Gas-cell setup used at GSI/FAIR for the investigation of the short-lived fermium isotopes with the glowing desorption filament.
Photo: G. Otto, GSI/FAIR

Quantum mechanical effects induced by the building blocks of atomic nuclei, the protons and neutrons, which together make up the nucleus, are explained by the nuclear shell model. Similar to atoms, where filled electron shells lead to chemical stability and inertness, nuclei with filled nuclear shells (containing so-called “magic” numbers of protons/neutrons) exhibit an increased stability. Consequently, their nuclear binding energies and their lifetimes increase. In lighter nuclei, filled nuclear shells are known to also influence trends in the nuclear charge radii.

Using laser spectroscopy methods, subtle changes in the atomic structure can be analyzed, which in turn provide information about nuclear properties such as the nuclear charge radius, i.e. the distribution of protons in the atomic nucleus. Studies of several atomic nuclei of the same element, but with different neutron numbers, have revealed a steady increase in this radius, unless a magic number is crossed. Then, a kink is observed, as the slope of the radial increase changes at the shell closure. This effect was found for lighter, spherical atomic nuclei up to lead.

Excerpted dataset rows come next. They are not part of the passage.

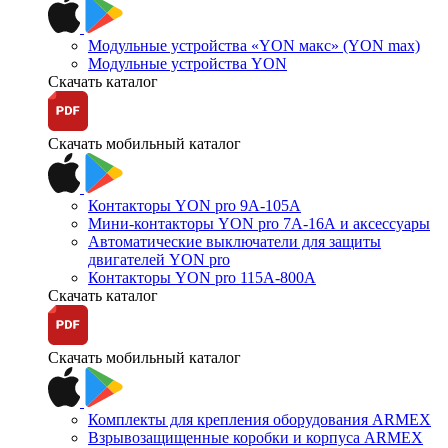
Модульные устройства «YON макс» (YON max)
Модульные устройства YON
Скачать каталог
Скачать мобильный каталог
Контакторы YON pro 9А-105А
Мини-контакторы YON pro 7А-16А и аксессуары
Автоматические выключатели для защиты
двигателей YON pro
Контакторы YON pro 115А-800А
Скачать каталог
Скачать мобильный каталог
Комплекты для крепления оборудования ARMEX
Взрывозащищенные коробки и корпуса ARMEX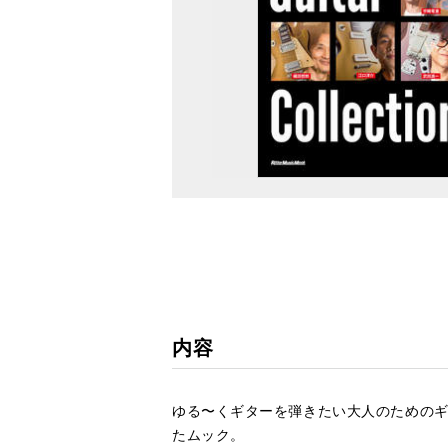
内容
ゆる〜くギターを弾きたい大人のための
たムック。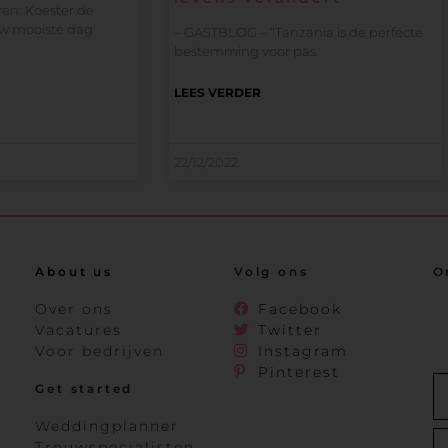
en: Koester de
uw mooiste dag
– GASTBLOG – “Tanzania is de perfecte
bestemming voor pas
LEES VERDER
22/12/2022
About us
Volg ons
O
Over ons
Facebook
Vacatures
Twitter
Voor bedrijven
Instagram
Pinterest
Get started
Weddingplanner
Trouwspecialisten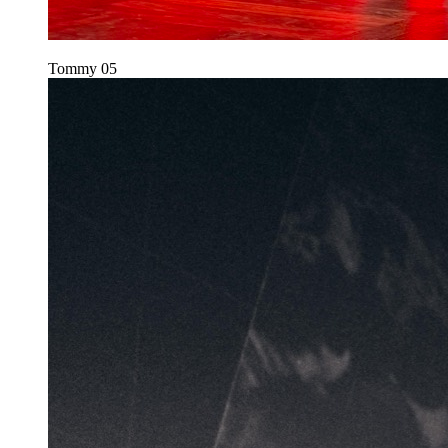
Tommy
05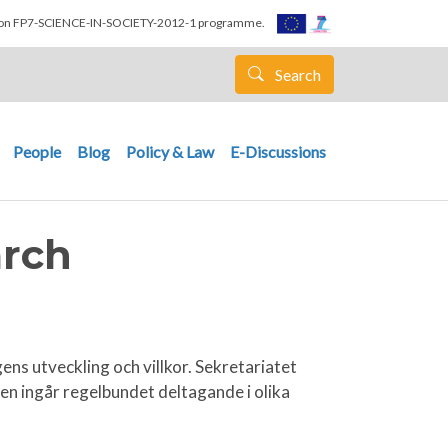
nion FP7-SCIENCE-IN-SOCIETY-2012-1 programme.
Search
People
Blog
Policy & Law
E-Discussions
arch
ns utveckling och villkor. Sekretariatet
n ingår regelbundet deltagande i olika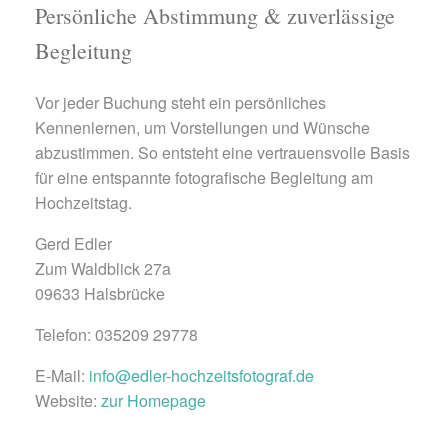
Persönliche Abstimmung & zuverlässige
Begleitung
Vor jeder Buchung steht ein persönliches
Kennenlernen, um Vorstellungen und Wünsche
abzustimmen. So entsteht eine vertrauensvolle Basis
für eine entspannte fotografische Begleitung am
Hochzeitstag.
Gerd Edler
Zum Waldblick 27a
09633 Halsbrücke
Telefon: 035209 29778
E-Mail:
info@edler-hochzeitsfotograf.de
Website:
zur Homepage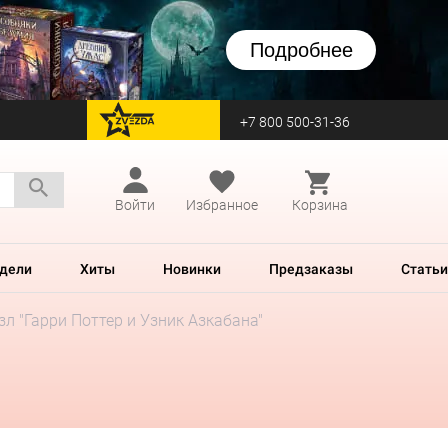
Подробнее
+7 800 500-31-36
перейти на Zvezda
Войти
Избранное
Корзина
дели
Хиты
Новинки
Предзаказы
Статьи
зл "Гарри Поттер и Узник Азкабана"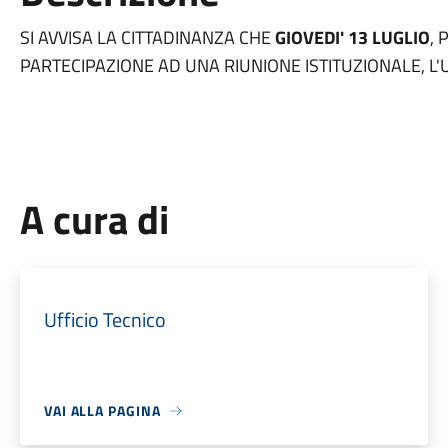
SI AVVISA LA CITTADINANZA CHE
GIOVEDI' 13 LUGLIO
,
PARTECIPAZIONE AD UNA RIUNIONE ISTITUZIONALE, L'
A cura di
Ufficio Tecnico
VAI ALLA PAGINA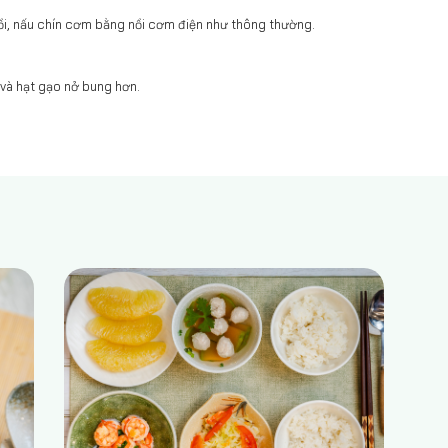
nồi, nấu chín cơm bằng nồi cơm điện như thông thường.
và hạt gạo nở bung hơn.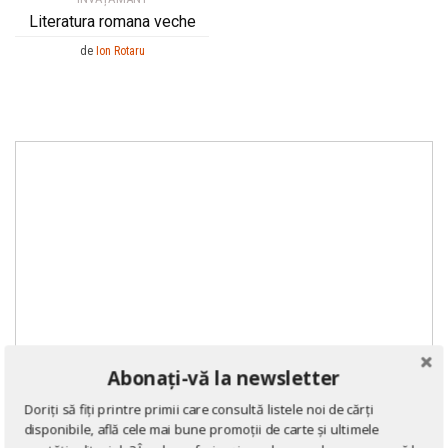
Literatura romana veche
de
Ion Rotaru
Abonați-vă la newsletter
Doriți să fiți printre primii care consultă listele noi de cărți
disponibile, află cele mai bune promoții de carte și ultimele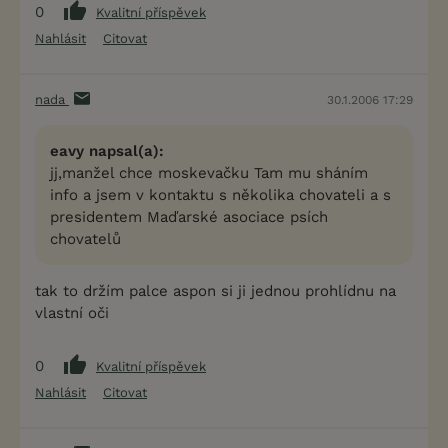
0
Kvalitní příspěvek
Nahlásit
Citovat
nada
30.1.2006 17:29
eavy napsal(a):
jj,manžel chce moskevačku Tam mu sháním
info a jsem v kontaktu s několika chovateli a s
presidentem Maďarské asociace psích
chovatelů
tak to držím palce aspon si ji jednou prohlídnu na
vlastní oči
0
Kvalitní příspěvek
Nahlásit
Citovat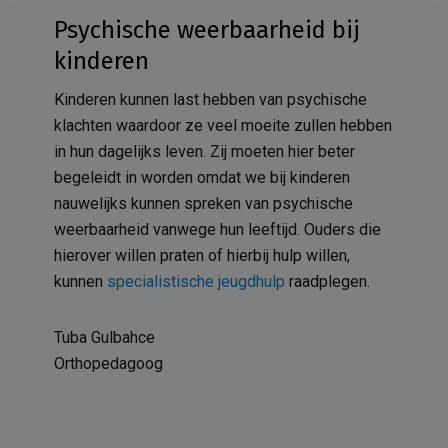
Psychische weerbaarheid bij
kinderen
Kinderen kunnen last hebben van psychische
klachten waardoor ze veel moeite zullen hebben
in hun dagelijks leven. Zij moeten hier beter
begeleidt in worden omdat we bij kinderen
nauwelijks kunnen spreken van psychische
weerbaarheid vanwege hun leeftijd. Ouders die
hierover willen praten of hierbij hulp willen,
kunnen
specialistische jeugdhulp
raadplegen.
Tuba Gulbahce
Orthopedagoog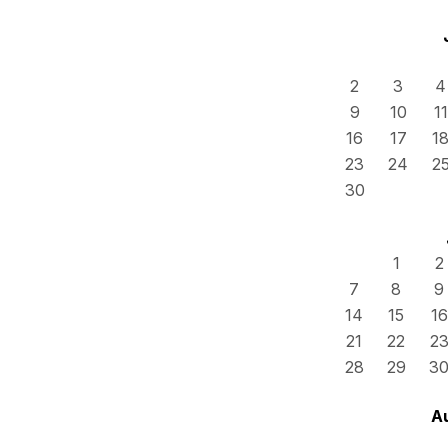
2
3
4
9
10
11
16
17
1
23
24
2
30
1
2
7
8
9
14
15
16
21
22
2
28
29
3
A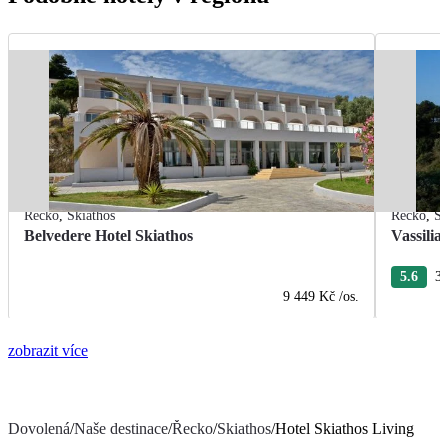
Řecko
,
Skiathos
Řecko
,
Sk
Belvedere Hotel Skiathos
Vassilia
5.6
3 
9 449 Kč
/os.
zobrazit více
Dovolená
/
Naše destinace
/
Řecko
/
Skiathos
/
Hotel Skiathos Living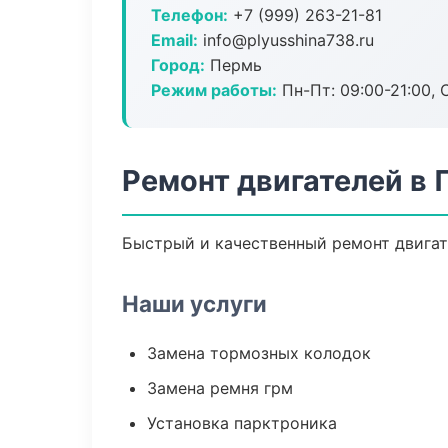
Телефон:
+7 (999) 263-21-81
Email:
info@plyusshina738.ru
Город:
Пермь
Режим работы:
Пн-Пт: 09:00-21:00, С
Ремонт двигателей в
Быстрый и качественный ремонт двигате
Наши услуги
Замена тормозных колодок
Замена ремня грм
Установка парктроника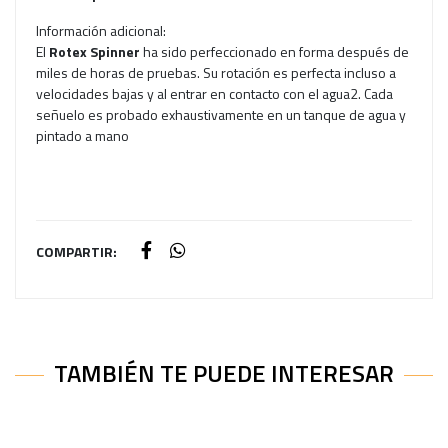
Información adicional:
El
Rotex Spinner
ha sido perfeccionado en forma después de
miles de horas de pruebas. Su rotación es perfecta incluso a
velocidades bajas y al entrar en contacto con el agua2. Cada
señuelo es probado exhaustivamente en un tanque de agua y
pintado a mano
COMPARTIR:
TAMBIÉN TE PUEDE INTERESAR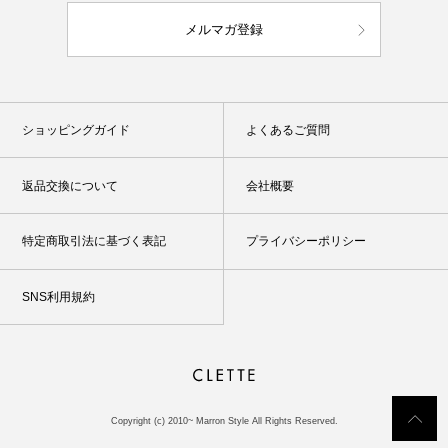
メルマガ登録
ショッピングガイド
よくあるご質問
返品交換について
会社概要
特定商取引法に基づく表記
プライバシーポリシー
SNS利用規約
Copyright (c) 2010~ Marron Style All Rights Reserved.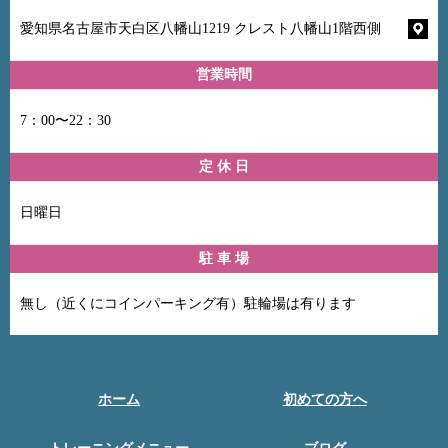
愛知県名古屋市天白区八幡山1219 クレスト八幡山1階西側
営業時間
7：00〜22：30
定 休 日
日曜日
駐 車 場
無し（近くにコインパーキング有）駐輪場は有ります
ホーム
初めての方へ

New insight into the nuclear structure of heavy nuclei

“Using a laser-based method, we investigated fermium atomic nuclei, which possess 100 protons, and between 145 and 157 neutrons. Specifically, we studied the influence of quantum mechanical shell effects on the size of the atomic nuclei. This allowed shedding light on the structure of these nuclei in the range around the known shell effect at neutron number 152 from a new perspective,” explains Dr. Sebastian Raeder, the spokesperson of the experiment at GSI/FAIR. “At this neutron number, the signature of a neutron shell closure was previously observed in trends of the nuclear binding energy. The strength of the shell effect was measured by high-precision mass measurements at GSI/FAIR in 2012. As mass is equivalent to energy according to Einstein, these mass measurements gave hints about the extra binding energy the shell effect provides. Atomic nuclei around neutron number 152 are an ideal testbench for deeper studies, as they happen to be shaped more like a rugby-ball, rather than spherical. This deformation allows the many protons in their nuclei to be further apart than in a spherical nucleus.”

For the current measurements, an international collaboration of 27 institutes from seven countries examined fermium isotopes with lifetimes ranging from a few seconds to a hundred days, using different methods for producing the fermium isotopes and by methodological developments in the applied laser spectroscopy techniques. The short-lived isotopes were produced at the GSI/FAIR accelerator facility, with only a few atoms per minute being available for the experiments in some cases. To probe them, a tailored laser spectroscopy method was used that researchers had developed a few years ago for measurements on nobelium isotopes. The produced nuclei were stopped in argon gas and picked up electrons to form neutral atoms, which were then probed by laser light.

The neutron-rich, long-lived fermium isotopes (fermium-255, fermium-257) were produced in picogram amounts at Oak Ridge National Laboratory in Oak Ridge, USA, and at Institut Laue-Langevinat Grenoble, France. A radiochemical preparation of the samples was performed at Johannes Gutenberg University Mainz (JGU). Using a different method, they were subsequently evaporated in a reservoir and examined in vacuum with laser light.

Laser light of a suitable wavelength lifts an electron in the fermium atom to a higher-lying orbital, and then removes it from the atom altogether, forming a fermium ion, which can be detected efficiently. The exact energy required for this stepwise ion-formation process varies with neutron number. This small change in excitation energy was measured to obtain information about the change in size of the atomic nuclei.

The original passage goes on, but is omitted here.